Exercise directions: Could you repeat the whole listing below exactly as it stands?

Entries supplied:
┏━━

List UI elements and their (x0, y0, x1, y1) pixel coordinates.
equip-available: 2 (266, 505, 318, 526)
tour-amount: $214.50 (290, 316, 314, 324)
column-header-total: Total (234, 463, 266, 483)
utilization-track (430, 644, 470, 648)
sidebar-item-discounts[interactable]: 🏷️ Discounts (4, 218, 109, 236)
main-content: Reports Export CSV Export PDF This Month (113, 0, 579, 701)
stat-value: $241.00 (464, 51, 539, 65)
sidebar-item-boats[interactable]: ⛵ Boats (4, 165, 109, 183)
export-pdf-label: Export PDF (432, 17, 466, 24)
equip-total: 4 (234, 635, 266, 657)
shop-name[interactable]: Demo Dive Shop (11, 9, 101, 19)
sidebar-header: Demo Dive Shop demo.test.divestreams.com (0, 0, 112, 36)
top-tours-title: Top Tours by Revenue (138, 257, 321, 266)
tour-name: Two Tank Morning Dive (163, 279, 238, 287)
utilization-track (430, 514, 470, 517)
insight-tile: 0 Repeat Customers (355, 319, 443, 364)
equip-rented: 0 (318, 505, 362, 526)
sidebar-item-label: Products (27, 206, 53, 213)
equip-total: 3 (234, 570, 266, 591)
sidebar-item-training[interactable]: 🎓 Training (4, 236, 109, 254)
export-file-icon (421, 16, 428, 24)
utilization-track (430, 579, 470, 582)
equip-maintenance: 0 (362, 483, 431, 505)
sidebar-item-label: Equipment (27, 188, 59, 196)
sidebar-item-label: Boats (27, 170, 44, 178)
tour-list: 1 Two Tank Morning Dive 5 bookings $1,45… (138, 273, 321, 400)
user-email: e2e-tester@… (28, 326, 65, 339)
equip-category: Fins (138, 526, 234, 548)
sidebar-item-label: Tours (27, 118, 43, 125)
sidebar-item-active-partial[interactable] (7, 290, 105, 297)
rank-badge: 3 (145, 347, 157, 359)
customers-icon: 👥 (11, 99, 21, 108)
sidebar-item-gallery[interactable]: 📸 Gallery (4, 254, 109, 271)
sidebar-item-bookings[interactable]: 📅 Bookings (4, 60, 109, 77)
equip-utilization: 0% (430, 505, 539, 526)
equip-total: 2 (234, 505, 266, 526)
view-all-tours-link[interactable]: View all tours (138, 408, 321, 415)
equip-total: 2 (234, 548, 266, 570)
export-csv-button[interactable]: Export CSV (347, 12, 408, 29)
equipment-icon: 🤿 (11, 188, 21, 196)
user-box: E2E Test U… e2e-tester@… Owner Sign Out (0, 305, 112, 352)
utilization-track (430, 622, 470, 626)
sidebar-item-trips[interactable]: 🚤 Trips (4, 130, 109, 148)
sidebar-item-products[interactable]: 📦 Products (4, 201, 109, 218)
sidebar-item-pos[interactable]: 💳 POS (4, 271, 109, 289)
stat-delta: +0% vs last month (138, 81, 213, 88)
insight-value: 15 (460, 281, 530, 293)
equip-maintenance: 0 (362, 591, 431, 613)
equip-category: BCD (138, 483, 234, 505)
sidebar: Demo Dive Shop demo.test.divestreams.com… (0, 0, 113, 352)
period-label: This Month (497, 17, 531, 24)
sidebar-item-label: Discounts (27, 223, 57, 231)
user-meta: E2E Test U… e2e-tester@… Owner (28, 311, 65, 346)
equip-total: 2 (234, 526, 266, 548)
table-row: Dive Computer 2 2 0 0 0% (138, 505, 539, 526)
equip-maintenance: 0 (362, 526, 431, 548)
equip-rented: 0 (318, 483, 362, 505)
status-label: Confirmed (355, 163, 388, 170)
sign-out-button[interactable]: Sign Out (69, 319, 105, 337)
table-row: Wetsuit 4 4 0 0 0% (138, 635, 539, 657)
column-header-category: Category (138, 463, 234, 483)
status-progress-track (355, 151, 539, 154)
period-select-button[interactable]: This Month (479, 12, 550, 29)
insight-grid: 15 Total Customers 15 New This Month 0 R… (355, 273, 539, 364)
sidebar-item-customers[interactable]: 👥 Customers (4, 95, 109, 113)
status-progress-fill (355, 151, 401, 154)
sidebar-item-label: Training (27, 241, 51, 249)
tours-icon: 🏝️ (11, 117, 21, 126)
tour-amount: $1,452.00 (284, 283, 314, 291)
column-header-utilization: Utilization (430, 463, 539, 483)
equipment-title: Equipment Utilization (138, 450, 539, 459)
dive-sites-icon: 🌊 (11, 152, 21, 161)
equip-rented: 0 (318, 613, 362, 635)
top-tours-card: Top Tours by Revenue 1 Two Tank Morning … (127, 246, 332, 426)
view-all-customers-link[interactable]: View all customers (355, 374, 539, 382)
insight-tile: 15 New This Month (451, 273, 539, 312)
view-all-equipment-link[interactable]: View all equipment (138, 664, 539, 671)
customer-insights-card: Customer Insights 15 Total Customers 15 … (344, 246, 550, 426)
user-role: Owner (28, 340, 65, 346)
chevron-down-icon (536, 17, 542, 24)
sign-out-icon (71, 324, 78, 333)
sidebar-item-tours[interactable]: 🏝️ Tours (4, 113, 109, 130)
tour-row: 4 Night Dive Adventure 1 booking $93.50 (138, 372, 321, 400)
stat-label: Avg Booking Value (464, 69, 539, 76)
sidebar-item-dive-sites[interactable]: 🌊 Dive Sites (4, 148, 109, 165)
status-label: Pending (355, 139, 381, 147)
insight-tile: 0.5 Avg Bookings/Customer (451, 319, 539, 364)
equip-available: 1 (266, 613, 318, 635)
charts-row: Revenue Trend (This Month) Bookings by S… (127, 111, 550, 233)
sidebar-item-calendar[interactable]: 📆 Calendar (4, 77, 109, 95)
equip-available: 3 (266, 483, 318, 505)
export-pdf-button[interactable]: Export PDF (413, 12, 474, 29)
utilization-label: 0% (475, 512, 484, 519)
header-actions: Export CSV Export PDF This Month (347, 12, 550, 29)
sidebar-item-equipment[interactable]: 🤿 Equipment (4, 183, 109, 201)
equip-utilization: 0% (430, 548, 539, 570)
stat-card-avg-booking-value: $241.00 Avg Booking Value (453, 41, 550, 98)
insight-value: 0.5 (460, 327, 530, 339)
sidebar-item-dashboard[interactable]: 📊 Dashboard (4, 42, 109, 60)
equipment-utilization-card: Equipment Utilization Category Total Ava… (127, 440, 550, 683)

┗━━

Expected answer:
List UI elements and their (x0, y0, x1, y1) pixel coordinates.
equip-available: 2 (266, 505, 318, 526)
tour-amount: $214.50 (290, 316, 314, 324)
column-header-total: Total (234, 463, 266, 483)
utilization-track (430, 644, 470, 648)
sidebar-item-discounts[interactable]: 🏷️ Discounts (4, 218, 109, 236)
main-content: Reports Export CSV Export PDF This Month (113, 0, 579, 701)
stat-value: $241.00 (464, 51, 539, 65)
sidebar-item-boats[interactable]: ⛵ Boats (4, 165, 109, 183)
export-pdf-label: Export PDF (432, 17, 466, 24)
equip-total: 4 (234, 635, 266, 657)
shop-name[interactable]: Demo Dive Shop (11, 9, 101, 19)
sidebar-header: Demo Dive Shop demo.test.divestreams.com (0, 0, 112, 36)
top-tours-title: Top Tours by Revenue (138, 257, 321, 266)
tour-name: Two Tank Morning Dive (163, 279, 238, 287)
utilization-track (430, 514, 470, 517)
insight-tile: 0 Repeat Customers (355, 319, 443, 364)
equip-rented: 0 (318, 505, 362, 526)
sidebar-item-label: Products (27, 206, 53, 213)
equip-total: 3 (234, 570, 266, 591)
sidebar-item-training[interactable]: 🎓 Training (4, 236, 109, 254)
export-file-icon (421, 16, 428, 24)
utilization-track (430, 579, 470, 582)
equip-maintenance: 0 (362, 483, 431, 505)
sidebar-item-label: Equipment (27, 188, 59, 196)
sidebar-item-label: Boats (27, 170, 44, 178)
tour-list: 1 Two Tank Morning Dive 5 bookings $1,45… (138, 273, 321, 400)
user-email: e2e-tester@… (28, 326, 65, 339)
equip-category: Fins (138, 526, 234, 548)
sidebar-item-label: Tours (27, 118, 43, 125)
sidebar-item-active-partial[interactable] (7, 290, 105, 297)
rank-badge: 3 (145, 347, 157, 359)
customers-icon: 👥 (11, 99, 21, 108)
sidebar-item-gallery[interactable]: 📸 Gallery (4, 254, 109, 271)
sidebar-item-bookings[interactable]: 📅 Bookings (4, 60, 109, 77)
equip-utilization: 0% (430, 505, 539, 526)
equip-total: 2 (234, 505, 266, 526)
view-all-tours-link[interactable]: View all tours (138, 408, 321, 415)
equip-total: 2 (234, 548, 266, 570)
export-csv-button[interactable]: Export CSV (347, 12, 408, 29)
equipment-icon: 🤿 (11, 188, 21, 196)
user-box: E2E Test U… e2e-tester@… Owner Sign Out (0, 305, 112, 352)
utilization-track (430, 622, 470, 626)
sidebar-item-trips[interactable]: 🚤 Trips (4, 130, 109, 148)
sidebar-item-products[interactable]: 📦 Products (4, 201, 109, 218)
sidebar-item-pos[interactable]: 💳 POS (4, 271, 109, 289)
stat-delta: +0% vs last month (138, 81, 213, 88)
insight-value: 15 (460, 281, 530, 293)
equip-maintenance: 0 (362, 591, 431, 613)
equip-category: BCD (138, 483, 234, 505)
sidebar: Demo Dive Shop demo.test.divestreams.com… (0, 0, 113, 352)
period-label: This Month (497, 17, 531, 24)
sidebar-item-label: Discounts (27, 223, 57, 231)
user-meta: E2E Test U… e2e-tester@… Owner (28, 311, 65, 346)
equip-total: 2 (234, 526, 266, 548)
table-row: Dive Computer 2 2 0 0 0% (138, 505, 539, 526)
equip-maintenance: 0 (362, 526, 431, 548)
equip-rented: 0 (318, 483, 362, 505)
status-label: Confirmed (355, 163, 388, 170)
sign-out-button[interactable]: Sign Out (69, 319, 105, 337)
table-row: Wetsuit 4 4 0 0 0% (138, 635, 539, 657)
column-header-category: Category (138, 463, 234, 483)
status-progress-track (355, 151, 539, 154)
period-select-button[interactable]: This Month (479, 12, 550, 29)
insight-grid: 15 Total Customers 15 New This Month 0 R… (355, 273, 539, 364)
sidebar-item-customers[interactable]: 👥 Customers (4, 95, 109, 113)
status-progress-fill (355, 151, 401, 154)
sidebar-item-label: Training (27, 241, 51, 249)
tours-icon: 🏝️ (11, 117, 21, 126)
tour-amount: $1,452.00 (284, 283, 314, 291)
column-header-utilization: Utilization (430, 463, 539, 483)
equipment-title: Equipment Utilization (138, 450, 539, 459)
dive-sites-icon: 🌊 (11, 152, 21, 161)
equip-rented: 0 (318, 613, 362, 635)
top-tours-card: Top Tours by Revenue 1 Two Tank Morning … (127, 246, 332, 426)
view-all-customers-link[interactable]: View all customers (355, 374, 539, 382)
insight-tile: 15 New This Month (451, 273, 539, 312)
view-all-equipment-link[interactable]: View all equipment (138, 664, 539, 671)
customer-insights-card: Customer Insights 15 Total Customers 15 … (344, 246, 550, 426)
user-role: Owner (28, 340, 65, 346)
chevron-down-icon (536, 17, 542, 24)
sign-out-icon (71, 324, 78, 333)
sidebar-item-tours[interactable]: 🏝️ Tours (4, 113, 109, 130)
tour-row: 4 Night Dive Adventure 1 booking $93.50 (138, 372, 321, 400)
stat-label: Avg Booking Value (464, 69, 539, 76)
sidebar-item-dive-sites[interactable]: 🌊 Dive Sites (4, 148, 109, 165)
status-label: Pending (355, 139, 381, 147)
insight-tile: 0.5 Avg Bookings/Customer (451, 319, 539, 364)
equip-available: 1 (266, 613, 318, 635)
charts-row: Revenue Trend (This Month) Bookings by S… (127, 111, 550, 233)
sidebar-item-calendar[interactable]: 📆 Calendar (4, 77, 109, 95)
equip-available: 3 (266, 483, 318, 505)
export-pdf-button[interactable]: Export PDF (413, 12, 474, 29)
utilization-label: 0% (475, 512, 484, 519)
header-actions: Export CSV Export PDF This Month (347, 12, 550, 29)
sidebar-item-equipment[interactable]: 🤿 Equipment (4, 183, 109, 201)
equip-utilization: 0% (430, 548, 539, 570)
stat-card-avg-booking-value: $241.00 Avg Booking Value (453, 41, 550, 98)
insight-value: 0.5 (460, 327, 530, 339)
sidebar-item-dashboard[interactable]: 📊 Dashboard (4, 42, 109, 60)
equipment-utilization-card: Equipment Utilization Category Total Ava… (127, 440, 550, 683)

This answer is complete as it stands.